Press Release
August 31, 2008

Pinoy farmers getting fewer & older, Loren warns
Senator bats for increased support for agricultural colleges
To produce new breed of young, tech savvy, highly productive farmers

Amid soaring food prices and worsening hunger, Sen. Loren Legarda said the government should find ways to augment in a big way the budgetary support for state-run agricultural colleges, to enable them to quickly develop a new generation of young and highly productive farmers.

"We desperately need young blood to drive our farms. Studies have shown that the average Filipino farmer is now 55 years old. Sadly, very few young Filipinos are now going into farming," said Legarda, chairperson of the Senate committee on economic affairs.

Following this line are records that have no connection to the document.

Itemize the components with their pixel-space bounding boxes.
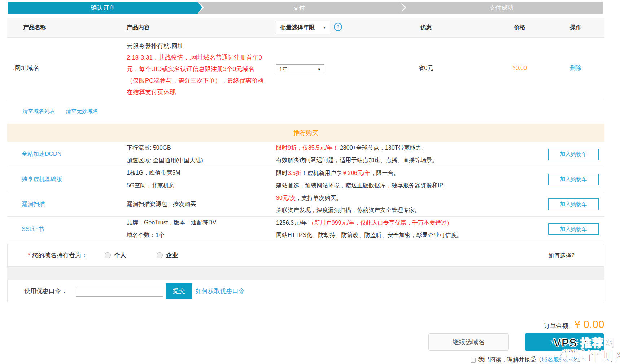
chevron-down-icon: ▼ bbox=[317, 67, 321, 71]
terms-checkbox[interactable] bbox=[471, 358, 476, 363]
promo-line: 限时9折，仅85.5元/年！ 2800+全球节点，130T带宽能力。 bbox=[276, 144, 545, 152]
order-total: 订单金额: ¥ 0.00 bbox=[544, 318, 604, 330]
recommended-row-scan: 漏洞扫描 漏洞扫描资源包：按次购买 30元/次，支持单次购买。 关联资产发现，深… bbox=[7, 192, 604, 217]
clear-invalid-domains-link[interactable]: 清空无效域名 bbox=[66, 108, 98, 115]
radio-icon[interactable] bbox=[105, 252, 111, 258]
order-total-value: ¥ 0.00 bbox=[575, 318, 604, 330]
delete-link[interactable]: 删除 bbox=[558, 64, 594, 72]
promo-segment: 2800+全球节点，130T带宽能力。 bbox=[338, 145, 427, 151]
col-header-discount: 优惠 bbox=[408, 24, 444, 31]
product-promo: 1256.3元/年 （新用户999元/年，仅此入口专享优惠，千万不要错过） 网站… bbox=[276, 216, 545, 242]
product-promo: 限时3.5折！虚机新用户享￥206元/年，限一台。 建站首选，预装网站环境，赠送… bbox=[276, 167, 545, 192]
terms-prefix: 我已阅读，理解并接受〔 bbox=[478, 356, 542, 363]
col-header-product-content: 产品内容 bbox=[127, 24, 150, 31]
order-total-label: 订单金额: bbox=[544, 322, 570, 330]
product-content: 1核1G，峰值带宽5M5G空间，北京机房 bbox=[127, 167, 269, 192]
promo-segment: ！虚机新用户享 bbox=[301, 170, 342, 176]
domain-content-title: 云服务器排行榜.网址 bbox=[127, 40, 266, 52]
domain-product-name: .网址域名 bbox=[13, 37, 39, 99]
promo-segment: 1256.3元/年 bbox=[276, 220, 309, 226]
batch-year-select-value: 批量选择年限 bbox=[280, 24, 315, 31]
col-header-action: 操作 bbox=[558, 24, 594, 31]
product-promo: 限时9折，仅85.5元/年！ 2800+全球节点，130T带宽能力。 有效解决访… bbox=[276, 142, 545, 167]
recommended-banner-title: 推荐购买 bbox=[294, 129, 318, 137]
required-mark: * bbox=[28, 252, 30, 259]
col-header-product-name: 产品名称 bbox=[23, 24, 46, 31]
product-content: 下行流量: 500GB加速区域: 全国通用(中国大陆) bbox=[127, 142, 269, 167]
content-line: 加速区域: 全国通用(中国大陆) bbox=[127, 157, 269, 165]
watermark-youle: 优乐评测网 bbox=[559, 347, 620, 364]
promo-segment: ，支持单次购买。 bbox=[296, 195, 342, 201]
col-header-price: 价格 bbox=[502, 24, 538, 31]
promo-line: 限时3.5折！虚机新用户享￥206元/年，限一台。 bbox=[276, 170, 545, 177]
step-payment: 支付 bbox=[198, 2, 400, 14]
recommended-row-dcdn: 全站加速DCDN 下行流量: 500GB加速区域: 全国通用(中国大陆) 限时9… bbox=[7, 142, 604, 167]
promo-segment: 限时9折，仅85.5元/年！ bbox=[276, 145, 338, 151]
promo-line: 关联资产发现，深度漏洞扫描，你的资产安全管理专家。 bbox=[276, 207, 545, 214]
step-confirm-order: 确认订单 bbox=[8, 2, 198, 14]
clear-domain-list-link[interactable]: 清空域名列表 bbox=[22, 108, 55, 115]
product-link[interactable]: SSL证书 bbox=[22, 216, 44, 242]
promo-segment: 3.5折 bbox=[288, 170, 301, 176]
promo-line: 网站HTTPS化、防劫持、防篡改、防监听、安全加密，彰显企业可信度。 bbox=[276, 232, 545, 239]
coupon-label: 使用优惠口令： bbox=[24, 287, 67, 295]
section-divider bbox=[7, 267, 604, 280]
recommended-row-vhost: 独享虚机基础版 1核1G，峰值带宽5M5G空间，北京机房 限时3.5折！虚机新用… bbox=[7, 167, 604, 192]
promo-line: 30元/次，支持单次购买。 bbox=[276, 194, 545, 202]
recommended-banner: 推荐购买 bbox=[7, 124, 604, 142]
promo-segment: ￥206元/年 bbox=[342, 170, 370, 176]
domain-product-content: 云服务器排行榜.网址 2.18-3.31，共战疫情，.网址域名普通词注册首年0元… bbox=[127, 40, 266, 98]
chevron-down-icon: ▼ bbox=[323, 26, 326, 30]
promo-line: 有效解决访问延迟问题，适用于站点加速、点播、直播等场景。 bbox=[276, 157, 545, 164]
add-to-cart-button[interactable]: 加入购物车 bbox=[548, 174, 599, 185]
radio-option-personal[interactable]: 个人 bbox=[105, 251, 126, 259]
step-payment-success: 支付成功 bbox=[400, 2, 603, 14]
radio-label: 企业 bbox=[166, 251, 178, 259]
clear-links: 清空域名列表 清空无效域名 bbox=[22, 108, 98, 115]
order-confirm-page: 确认订单 支付 支付成功 产品名称 产品内容 批量选择年限 ▼ ? 优惠 价格 … bbox=[0, 0, 620, 364]
table-header: 产品名称 产品内容 批量选择年限 ▼ ? 优惠 价格 操作 bbox=[7, 18, 604, 38]
radio-icon[interactable] bbox=[157, 252, 163, 258]
add-to-cart-button[interactable]: 加入购物车 bbox=[548, 149, 599, 160]
coupon-help-link[interactable]: 如何获取优惠口令 bbox=[196, 287, 245, 295]
how-to-choose-link[interactable]: 如何选择? bbox=[548, 251, 575, 259]
coupon-submit-button[interactable]: 提交 bbox=[166, 283, 192, 299]
product-link[interactable]: 漏洞扫描 bbox=[22, 192, 45, 216]
step-label: 支付 bbox=[293, 4, 305, 12]
step-label: 支付成功 bbox=[489, 4, 514, 12]
holder-label: 您的域名持有者为： bbox=[32, 251, 87, 259]
promo-segment: ，限一台。 bbox=[370, 170, 399, 176]
coupon-input[interactable] bbox=[76, 286, 163, 297]
promo-segment: 限时 bbox=[276, 170, 288, 176]
year-select-value: 1年 bbox=[279, 66, 288, 73]
product-promo: 30元/次，支持单次购买。 关联资产发现，深度漏洞扫描，你的资产安全管理专家。 bbox=[276, 192, 545, 216]
content-line: 域名个数：1个 bbox=[127, 232, 269, 239]
add-to-cart-button[interactable]: 加入购物车 bbox=[548, 223, 599, 235]
batch-year-select[interactable]: 批量选择年限 ▼ bbox=[276, 21, 330, 34]
content-line: 1核1G，峰值带宽5M bbox=[127, 169, 269, 177]
year-select[interactable]: 1年 ▼ bbox=[276, 64, 324, 74]
promo-line: 1256.3元/年 （新用户999元/年，仅此入口专享优惠，千万不要错过） bbox=[276, 219, 545, 227]
product-link[interactable]: 全站加速DCDN bbox=[22, 142, 61, 167]
content-line: 漏洞扫描资源包：按次购买 bbox=[127, 201, 269, 208]
content-line: 下行流量: 500GB bbox=[127, 144, 269, 152]
product-content: 品牌：GeoTrust，版本：通配符DV域名个数：1个 bbox=[127, 216, 269, 242]
promo-segment: 30元/次 bbox=[276, 195, 296, 201]
step-label: 确认订单 bbox=[91, 4, 115, 12]
recommended-row-ssl: SSL证书 品牌：GeoTrust，版本：通配符DV域名个数：1个 1256.3… bbox=[7, 216, 604, 242]
coupon-section: 使用优惠口令： 提交 如何获取优惠口令 bbox=[7, 280, 604, 302]
add-to-cart-button[interactable]: 加入购物车 bbox=[548, 198, 599, 210]
product-link[interactable]: 独享虚机基础版 bbox=[22, 167, 62, 192]
content-line: 品牌：GeoTrust，版本：通配符DV bbox=[127, 219, 269, 227]
product-content: 漏洞扫描资源包：按次购买 bbox=[127, 192, 269, 216]
content-line: 5G空间，北京机房 bbox=[127, 182, 269, 189]
domain-holder-section: * 您的域名持有者为： 个人 企业 如何选择? bbox=[7, 244, 604, 267]
discount-value: 省0元 bbox=[408, 64, 444, 72]
radio-label: 个人 bbox=[114, 251, 126, 259]
domain-promo-text: 2.18-3.31，共战疫情，.网址域名普通词注册首年0元，每个UID或实名认证… bbox=[127, 52, 266, 98]
continue-select-domain-button[interactable]: 继续选域名 bbox=[428, 333, 509, 351]
promo-line: 建站首选，预装网站环境，赠送正版数据库，独享服务器资源和IP。 bbox=[276, 182, 545, 189]
help-icon[interactable]: ? bbox=[334, 23, 342, 31]
promo-segment: （新用户999元/年，仅此入口专享优惠，千万不要错过） bbox=[309, 220, 453, 226]
radio-option-enterprise[interactable]: 企业 bbox=[157, 251, 178, 259]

"If the trend continues, our farms will continue to decline, and food production will deteriorate irreversibly," warned Legarda, also chairperson of the Senate committee on social justice and rural development.

The results of the latest Census of Agriculture indicate that some 9,900 farms are being erased every year from the country's inventory of arable lands. Legarda blamed the problem on the lack of new farmers and the indiscriminate conversion of farmlands.

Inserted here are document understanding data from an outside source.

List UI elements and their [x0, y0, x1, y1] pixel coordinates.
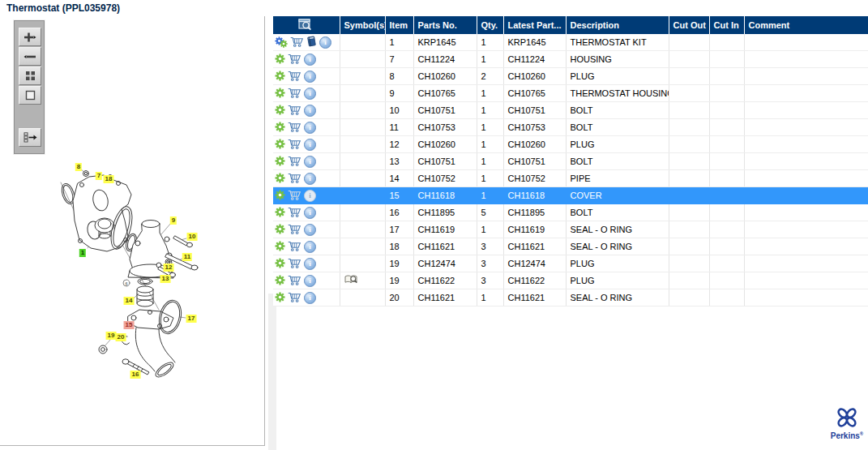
row-action-icons[interactable]: i: [273, 153, 340, 170]
cell-cut-in[interactable]: [709, 272, 744, 289]
cell-cut-out[interactable]: [669, 255, 709, 272]
toolbar-tile-view-button[interactable]: [19, 66, 41, 85]
cell-comment[interactable]: [744, 68, 868, 85]
cell-parts-no[interactable]: CH10751: [413, 153, 477, 170]
column-header-item[interactable]: Item: [385, 16, 413, 34]
cell-qty[interactable]: 1: [477, 34, 503, 51]
cell-latest-part[interactable]: CH10752: [503, 170, 566, 187]
cell-symbols[interactable]: [340, 238, 385, 255]
cell-cut-out[interactable]: [669, 170, 709, 187]
cell-symbols[interactable]: [340, 153, 385, 170]
cell-latest-part[interactable]: CH11622: [503, 272, 566, 289]
cell-description[interactable]: HOUSING: [566, 51, 669, 68]
cell-cut-out[interactable]: [669, 136, 709, 153]
row-action-icons[interactable]: i: [273, 68, 340, 85]
cell-comment[interactable]: [744, 170, 868, 187]
add-to-cart-icon[interactable]: [288, 224, 301, 236]
cell-parts-no[interactable]: CH11895: [413, 204, 477, 221]
cell-qty[interactable]: 3: [477, 238, 503, 255]
config-gear-icon[interactable]: [275, 292, 285, 304]
cell-qty[interactable]: 1: [477, 102, 503, 119]
info-icon[interactable]: i: [304, 54, 316, 66]
info-icon[interactable]: i: [304, 71, 316, 83]
config-gear-icon[interactable]: [275, 190, 285, 202]
cell-comment[interactable]: [744, 204, 868, 221]
cell-qty[interactable]: 3: [477, 272, 503, 289]
column-header-qty-[interactable]: Qty.: [477, 16, 503, 34]
diagram-callout-14[interactable]: 14: [124, 297, 135, 305]
config-gear-icon[interactable]: [275, 258, 285, 270]
cell-parts-no[interactable]: CH10765: [413, 85, 477, 102]
info-icon[interactable]: i: [304, 241, 316, 253]
cell-item[interactable]: 8: [385, 68, 413, 85]
cell-qty[interactable]: 1: [477, 170, 503, 187]
info-icon[interactable]: i: [304, 173, 316, 185]
diagram-callout-10[interactable]: 10: [187, 233, 198, 241]
cell-item[interactable]: 19: [385, 255, 413, 272]
cell-comment[interactable]: [744, 272, 868, 289]
row-action-icons[interactable]: i: [273, 255, 340, 272]
add-to-cart-icon[interactable]: [288, 275, 301, 287]
diagram-callout-7[interactable]: 7: [96, 172, 102, 180]
cell-symbols[interactable]: [340, 34, 385, 51]
add-to-cart-icon[interactable]: [288, 122, 301, 134]
row-action-icons[interactable]: i: [273, 187, 340, 204]
info-icon[interactable]: i: [304, 275, 316, 287]
cell-item[interactable]: 1: [385, 34, 413, 51]
cell-comment[interactable]: [744, 34, 868, 51]
cell-item[interactable]: 13: [385, 153, 413, 170]
cell-description[interactable]: SEAL - O RING: [566, 238, 669, 255]
diagram-callout-17[interactable]: 17: [186, 315, 197, 323]
cell-description[interactable]: BOLT: [566, 153, 669, 170]
info-icon[interactable]: i: [304, 105, 316, 117]
add-to-cart-icon[interactable]: [288, 241, 301, 253]
table-scrollbar-gutter[interactable]: [268, 294, 276, 450]
config-gear-icon[interactable]: [275, 139, 285, 151]
config-gear-icon[interactable]: [275, 105, 285, 117]
config-gear-icon[interactable]: [275, 241, 285, 253]
cell-cut-out[interactable]: [669, 68, 709, 85]
cell-cut-in[interactable]: [709, 238, 744, 255]
config-gear-icon[interactable]: [275, 173, 285, 185]
cell-comment[interactable]: [744, 119, 868, 136]
cell-description[interactable]: PLUG: [566, 255, 669, 272]
row-action-icons[interactable]: i: [273, 204, 340, 221]
cell-description[interactable]: PLUG: [566, 272, 669, 289]
add-to-cart-icon[interactable]: [288, 292, 301, 304]
cell-qty[interactable]: 1: [477, 136, 503, 153]
cell-latest-part[interactable]: CH11895: [503, 204, 566, 221]
column-header-latest-part-[interactable]: Latest Part...: [503, 16, 566, 34]
cell-cut-in[interactable]: [709, 289, 744, 306]
cell-qty[interactable]: 1: [477, 153, 503, 170]
diagram-callout-8[interactable]: 8: [75, 163, 82, 171]
cell-description[interactable]: BOLT: [566, 204, 669, 221]
cell-symbols[interactable]: [340, 187, 385, 204]
cell-latest-part[interactable]: KRP1645: [503, 34, 566, 51]
cell-item[interactable]: 11: [385, 119, 413, 136]
diagram-callout-1[interactable]: 1: [79, 249, 86, 257]
config-gear-icon[interactable]: [275, 88, 285, 100]
cell-qty[interactable]: 5: [477, 204, 503, 221]
column-header-description[interactable]: Description: [566, 16, 669, 34]
config-gears-icon[interactable]: [275, 36, 288, 48]
row-action-icons[interactable]: i: [273, 102, 340, 119]
diagram-callout-16[interactable]: 16: [130, 371, 141, 379]
info-icon[interactable]: i: [304, 122, 316, 134]
cell-cut-out[interactable]: [669, 289, 709, 306]
cell-cut-in[interactable]: [709, 255, 744, 272]
info-icon[interactable]: i: [304, 190, 316, 202]
column-header-cut-in[interactable]: Cut In: [709, 16, 744, 34]
cell-parts-no[interactable]: CH11621: [413, 238, 477, 255]
cell-latest-part[interactable]: CH11224: [503, 51, 566, 68]
cell-latest-part[interactable]: CH11621: [503, 289, 566, 306]
cell-parts-no[interactable]: CH11619: [413, 221, 477, 238]
info-icon[interactable]: i: [304, 224, 316, 236]
add-to-cart-icon[interactable]: [288, 54, 301, 66]
header-preview-magnifier-icon[interactable]: [273, 16, 340, 34]
cell-qty[interactable]: 1: [477, 221, 503, 238]
cell-qty[interactable]: 1: [477, 85, 503, 102]
cell-parts-no[interactable]: KRP1645: [413, 34, 477, 51]
cell-comment[interactable]: [744, 238, 868, 255]
add-to-cart-icon[interactable]: [290, 36, 304, 49]
cell-cut-in[interactable]: [709, 51, 744, 68]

"We have a network of state-run agricultural schools nationwide. Over the years, these colleges, except for the University of the Philippines at Los Baños, have deteriorated due to neglect. We should revitalize these schools by providing them increased subsidy," Legarda said.

The senator also urged the Department of Agriculture and the Commission on Higher Education to quickly draw up special crash courses on modern farming systems and entrepreneurship.

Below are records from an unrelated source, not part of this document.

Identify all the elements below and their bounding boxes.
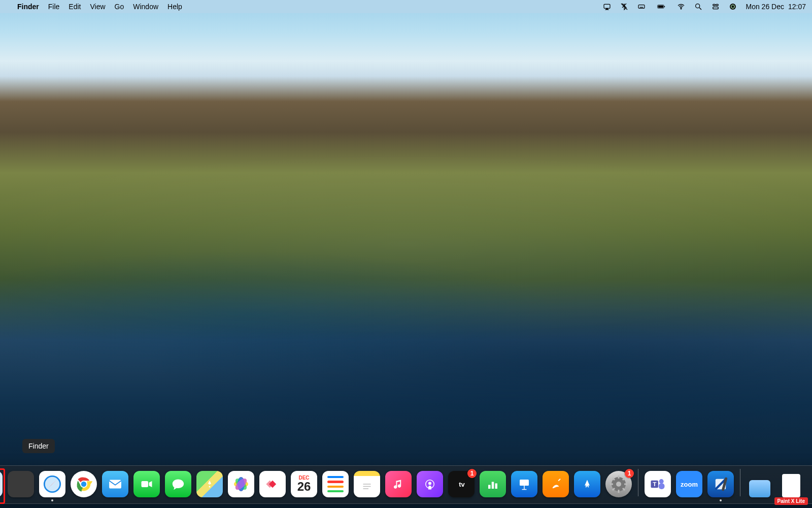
svg-point-21	[81, 481, 87, 487]
menu-go[interactable]: Go	[115, 3, 124, 11]
dock-item-teams[interactable]: T	[644, 471, 672, 501]
svg-rect-10	[716, 4, 719, 6]
badge: 1	[467, 469, 477, 478]
svg-point-44	[616, 482, 621, 487]
control-center-icon[interactable]	[711, 2, 720, 11]
svg-line-52	[613, 488, 615, 490]
numbers-icon	[480, 471, 506, 497]
svg-line-8	[699, 8, 701, 10]
menu-bar: Finder File Edit View Go Window Help Mon…	[0, 0, 812, 13]
siri-icon[interactable]	[728, 2, 737, 11]
dock-item-facetime[interactable]	[132, 471, 161, 501]
music-icon	[385, 471, 412, 497]
dock-item-xcode[interactable]	[706, 471, 735, 501]
dock-item-numbers[interactable]	[479, 471, 507, 501]
dock-item-keynote[interactable]	[510, 471, 538, 501]
dock-separator	[638, 469, 638, 496]
dock-item-settings[interactable]: 1	[604, 471, 633, 501]
badge: 1	[625, 469, 634, 478]
dock-item-tv[interactable]: tv1	[447, 471, 476, 501]
clock-time: 12:07	[788, 3, 806, 11]
wifi-icon[interactable]	[676, 2, 686, 11]
mail-icon	[102, 471, 128, 497]
svg-rect-38	[495, 484, 498, 489]
finder-icon	[0, 471, 3, 497]
dock-item-finder[interactable]	[0, 471, 4, 501]
menu-window[interactable]: Window	[133, 3, 158, 11]
menu-view[interactable]: View	[90, 3, 105, 11]
appstore-icon	[574, 471, 600, 497]
dock-item-anydesk[interactable]	[258, 471, 287, 501]
svg-rect-56	[659, 483, 665, 489]
svg-rect-9	[713, 4, 716, 6]
dock-item-podcasts[interactable]	[416, 471, 444, 501]
pages-icon	[543, 471, 569, 497]
running-indicator	[720, 499, 722, 501]
clock-date: Mon 26 Dec	[746, 3, 784, 11]
zoom-icon: zoom	[676, 471, 702, 497]
dock-item-safari[interactable]	[38, 471, 66, 501]
dock-item-mail[interactable]	[101, 471, 129, 501]
dock-item-trash[interactable]	[808, 472, 812, 501]
svg-rect-37	[492, 482, 494, 489]
facetime-icon	[133, 471, 160, 497]
maps-icon	[196, 471, 223, 497]
dock-item-maps[interactable]	[195, 471, 224, 501]
svg-rect-5	[664, 6, 665, 7]
app-menu[interactable]: Finder	[17, 3, 39, 11]
dock-item-launchpad[interactable]	[7, 471, 35, 501]
svg-line-42	[558, 479, 560, 481]
dock-item-messages[interactable]	[164, 471, 192, 501]
dock-item-calendar[interactable]: DEC26	[290, 471, 318, 501]
pages-document-icon	[782, 474, 800, 497]
running-indicator	[51, 499, 53, 501]
menu-bar-clock[interactable]: Mon 26 Dec 12:07	[746, 3, 806, 11]
svg-point-55	[659, 479, 664, 484]
watermark: Paint X Lite	[774, 497, 808, 505]
xcode-icon	[707, 471, 734, 497]
calendar-day-label: 26	[297, 481, 311, 493]
launchpad-icon	[8, 471, 34, 497]
dock-item-zoom[interactable]: zoom	[675, 471, 703, 501]
svg-rect-39	[520, 480, 529, 486]
svg-point-24	[209, 486, 211, 488]
settings-icon: 1	[605, 471, 632, 497]
dock-item-reminders[interactable]	[321, 471, 350, 501]
dock-item-photos[interactable]	[227, 471, 255, 501]
dock-item-appstore[interactable]	[573, 471, 601, 501]
dock: DEC26tv11Tzoom	[0, 465, 812, 504]
tv-icon: tv1	[448, 471, 475, 497]
chrome-icon	[71, 471, 97, 497]
svg-rect-4	[658, 6, 664, 8]
downloads-folder-icon	[749, 480, 770, 497]
dock-item-chrome[interactable]	[70, 471, 98, 501]
dock-item-music[interactable]	[384, 471, 413, 501]
desktop-wallpaper[interactable]	[0, 0, 812, 508]
dock-item-notes[interactable]	[353, 471, 381, 501]
dock-separator	[740, 469, 740, 496]
bluetooth-off-icon[interactable]	[620, 2, 629, 11]
svg-rect-2	[638, 5, 645, 9]
anydesk-icon	[259, 471, 286, 497]
safari-icon	[39, 471, 65, 497]
keynote-icon	[511, 471, 537, 497]
dock-item-pages[interactable]	[542, 471, 570, 501]
menu-help[interactable]: Help	[167, 3, 182, 11]
menu-file[interactable]: File	[48, 3, 60, 11]
calendar-icon: DEC26	[291, 471, 317, 497]
svg-line-49	[613, 478, 615, 480]
svg-rect-36	[488, 485, 491, 489]
menu-edit[interactable]: Edit	[69, 3, 81, 11]
screen-mirroring-icon[interactable]	[602, 2, 612, 11]
dock-tooltip: Finder	[22, 439, 55, 453]
svg-point-12	[730, 4, 736, 10]
battery-icon[interactable]	[654, 2, 668, 11]
dock-item-downloads-folder[interactable]	[746, 475, 774, 501]
svg-line-51	[623, 478, 625, 480]
messages-icon	[165, 471, 191, 497]
photos-icon	[228, 471, 254, 497]
svg-rect-22	[109, 480, 121, 489]
svg-text:T: T	[653, 481, 657, 487]
spotlight-icon[interactable]	[694, 2, 703, 11]
keyboard-input-icon[interactable]	[637, 2, 646, 11]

"It has become absolutely imperative for us to cultivate a fresh breed of young farmers that are technologically savvy, driven to be entrepreneurs and surplus-oriented," Legarda said, adding that old generation farmers have been primarily subsistence-oriented.

The senator likewise proposed a special program that would spur graduates of agricultural schools to pursue farm-related businesses.

"We should encourage graduates of farming-related courses as well as aspiring entrepreneurs to engage in agribusiness by providing them access to low-cost capital and special post-graduate training," Legarda said.

Legarda proposed that a portion of the P17-billion annual funding for the implementation of the Agriculture and Fisheries Modernization Program through 2015, be used to revitalize agricultural schools and to support young farmers.

She said the government could also tap the P6-billion Agricultural Competitiveness Enhancement Fund.